A oposição venezuelana, liderada por Henrique Capriles, organiza uma nova passeata para este sábado contra a escassez de alimentos e produtos básicos na Venezuela, uma das principais reivindicações dos protestos que já deixaram 20 mortos em um mês.

“Convocamos uma grande mobilização nacional contra a escassez (…) que afeta a todos os venezuelanos”, escreveu em seu Twitter capriles, governador de Miranda (norte) e ex-candidato presidencial derrotado pelo atual presidente Nicolas Maduro.

A passeata ocorre em um clima de tensão depois de um mês de protestos violentos que deixaram 20 mortes e 300 feridos.

A mobilização em Caracas e em outras cidades foi convocada pela aliança de oposição Mesa da Unidade Nacional por ocasião do Dia Internacional da Mulher sob o tema “Protesto das panelas vazias”.

Já o presidente Nicolás Maduro – herdeiro político do carismático Hugo Chávez, falecido há um ano – anunciou em seu Twitter que o sábado será um “grande dia nacional com as mulheres”, sem especificar mobilizações simultâneas as da oposição, como tem acontecido nas últimas semanas.

Capriles tem denunciado Maduro por incitar um confronto civil, depois que o presidente fez um apelo durante um discurso inflamado a seus militantes para que “façam valer a ordem”.

Na quinta-feira, menos de 24 horas após o discurso presidencial, um civil que tentava desmontar uma barricada opositora e um policial se somaram aos mortos em um confuso incidente em Caracas, que continua nesta sexta-feira sob forte esquema policial.

Escassez e inflação

Na Venezuela, o país com as maiores reservas de petróleo do mundo e que registra 56% de inflação anual, é possível encher o tanque de gasolina com alguns centavos de dólar, mas conseguir alimentos e produtos de primeira necessidade, como leite, farinha, açúcar e papel higiênico, tem sido uma tarefa difícil, com a elevada escassez de produtos.

“Tenho me dedicado a isso, a comprar. Saio de casa às sete horas e percorro todas as lojas, passo horas em filas e volto para casa à tarde. Faço compras para as minhas irmãs e minha mãe que mora em Táchira, onde não há nada”, relara Rosa Maria, uma dona de casa.

Em Táchira, na fronteira com a Colômbia, nasceram em 4 de fevereiro os protestos que se espalharam por toda a Venezuela.
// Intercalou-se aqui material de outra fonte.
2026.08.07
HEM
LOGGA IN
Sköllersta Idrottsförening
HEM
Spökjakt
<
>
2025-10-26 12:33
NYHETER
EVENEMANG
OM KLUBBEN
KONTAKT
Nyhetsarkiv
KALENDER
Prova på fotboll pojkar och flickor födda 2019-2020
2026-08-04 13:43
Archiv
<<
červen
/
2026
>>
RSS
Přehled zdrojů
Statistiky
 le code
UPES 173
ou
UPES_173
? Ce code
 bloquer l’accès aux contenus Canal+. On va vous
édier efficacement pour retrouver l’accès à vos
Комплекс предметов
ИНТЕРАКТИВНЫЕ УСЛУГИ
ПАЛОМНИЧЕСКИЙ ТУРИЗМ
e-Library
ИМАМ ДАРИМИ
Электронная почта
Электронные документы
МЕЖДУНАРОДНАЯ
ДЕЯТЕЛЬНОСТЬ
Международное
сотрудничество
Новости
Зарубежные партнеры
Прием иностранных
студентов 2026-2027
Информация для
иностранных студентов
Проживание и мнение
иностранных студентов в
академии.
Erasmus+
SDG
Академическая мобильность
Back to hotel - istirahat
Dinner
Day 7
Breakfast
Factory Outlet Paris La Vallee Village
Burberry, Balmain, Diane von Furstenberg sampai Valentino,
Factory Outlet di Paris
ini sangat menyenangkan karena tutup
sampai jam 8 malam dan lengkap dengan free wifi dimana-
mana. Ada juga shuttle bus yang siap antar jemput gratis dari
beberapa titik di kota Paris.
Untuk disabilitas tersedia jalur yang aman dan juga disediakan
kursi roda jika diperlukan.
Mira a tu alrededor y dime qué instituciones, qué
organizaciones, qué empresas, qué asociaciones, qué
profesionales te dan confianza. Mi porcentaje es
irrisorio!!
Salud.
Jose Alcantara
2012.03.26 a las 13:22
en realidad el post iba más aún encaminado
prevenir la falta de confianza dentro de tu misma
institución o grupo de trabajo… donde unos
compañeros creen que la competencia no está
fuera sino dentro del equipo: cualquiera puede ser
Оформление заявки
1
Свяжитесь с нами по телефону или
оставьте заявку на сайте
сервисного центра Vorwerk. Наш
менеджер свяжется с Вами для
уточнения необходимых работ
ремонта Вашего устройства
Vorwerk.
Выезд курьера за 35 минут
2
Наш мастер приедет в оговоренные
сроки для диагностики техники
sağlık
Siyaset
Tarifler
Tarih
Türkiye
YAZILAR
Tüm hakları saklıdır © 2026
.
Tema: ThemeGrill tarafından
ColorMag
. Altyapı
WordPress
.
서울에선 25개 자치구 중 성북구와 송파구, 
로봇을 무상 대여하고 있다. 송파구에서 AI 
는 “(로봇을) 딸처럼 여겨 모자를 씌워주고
As manifestações em massa em Caracas começaram em 12 de fevereiro com Leopoldo López, líder do movimento de oposição Vontade Popular, que sob o lema “Fora” convocou protestos para exigir a renúncia de Maduro.

Dialogar com setores populares

Apesar de não criticar os protestos de rua, Capriles distanciou-se abertamente da campanha pela renúncia de Maduro promovida por Lopez, que desde 18 de fevereiro está em uma prisão militar nos subúrbios de Caracas acusado de incitar a violência.

O líder da oposição já advertiu que “não há condições para pressionar a saída do governo” e optou por “canalizar o descontentamento” do povo através de manifestações pacíficas, como a que levou em 22 de fevereiro 50.000 pessoas às ruas.

“Capriles tem sido prudente, porque sabe como as coisas começam, mas não como terminam. Mas sendo a única alternativa, espalhada em todo o país, se lançou à mobilização”, comentou à AFP Mercedes Pulido de Briceño, analista política e professora da Universidade Católica.

Para a analista, a passeata de sábado pode ser uma oportunidade para setores populares, que guardam “protestos silenciosos”, dialogar com a oposição e protestar em seus bairros, sem medo de represálias dos chamados “coletivos”, simpatizantes do governo que, segundo denúncias, andam armados e atacam manifestantes.

“A escassez e a inflação são os problemas sociais mais críticos, com poucas expectativas de serem resolvidos em curto prazo”, acrescentou a analista.

Em 22 de fevereiro, Capriles ressaltou a necessidade de envolver os bairros populares nos protestos para ganhar uma força real.